Making an adjustment

With 2021 being a bumper year for many dealerships off the back of a disrupted 2020, 2022 is a more normalised year. He said: “In the grand scheme of things performance is strong when compared to more normalised years like 2018 and 2019. It was always going to be challenging to come off the back of a good 2021. I think realistically we all knew those times couldn’t last, so were expecting a decline.

“Used cars have taken a bit of a dip since April, so it has been a more challenging, but we are working our way through, and we have refocused our used car proposition.

Our new car situation is going well because we have some strong order banks. The challenge is adapting to the changes to our business model as before we could supply vehicles within weeks, now we’re looking at anywhere between two and 12 months. So, it’s been a massive change in the way we market our messaging to customers. We’re a very aggressive business when it comes to marketing because we like to get out there and bring traffic in. But the job has changed over the past 12 months with extended lead times, and it’s been a bit of a learning curve for sure and we have more to learn. I don’t know if it will go back to the way it was.
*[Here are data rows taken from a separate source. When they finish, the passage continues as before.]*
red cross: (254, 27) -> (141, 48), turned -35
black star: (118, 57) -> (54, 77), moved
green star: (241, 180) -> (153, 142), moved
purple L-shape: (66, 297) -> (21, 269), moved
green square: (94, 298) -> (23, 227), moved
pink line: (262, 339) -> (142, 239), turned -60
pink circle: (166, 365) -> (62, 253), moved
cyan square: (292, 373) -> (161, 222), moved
“I think one of the most obvious trends this year is the decline in used car volumes and a slight decline in PPU. I think the reduction in PPU has ultimately come from the fact that we’ve got vehicles that have been appraised and valued several months ago to come in against new cars, and now we don’t quite know where they stand. Managing customers on that journey is also challenging, and there is a consistent theme of having to manage customer experience more than the actual sales process. We have moved away from being a sales business. We are a customer experience business now.”

And has the behaviour of those customers changed with the cost-of-living crisis? Turner said he hasn’t seen any major changes.

He said: “We have not really seen an impact from the cost-of-living crisis yet, but there has probably been an impact on the traditional spikes in the industry, so March was not as aggressive as it once was. We’re noticing a lot of premium brands being part exchanged against our brand programmes, so your typical premium BMW, Audi, Mercedes being exchanged for, for example, an MG. You could attribute that to a cost-of-living crisis, but I think it’s more likely that MG has good value products.

“I think we’re in for a challenging six months, but I think that it will be fine providing we are efficient in absolutely every area possible. That doesn’t mean a cost cut, just making sure that the money that you spend is being maximised. But, the good businesses will come through. The cream always rises.”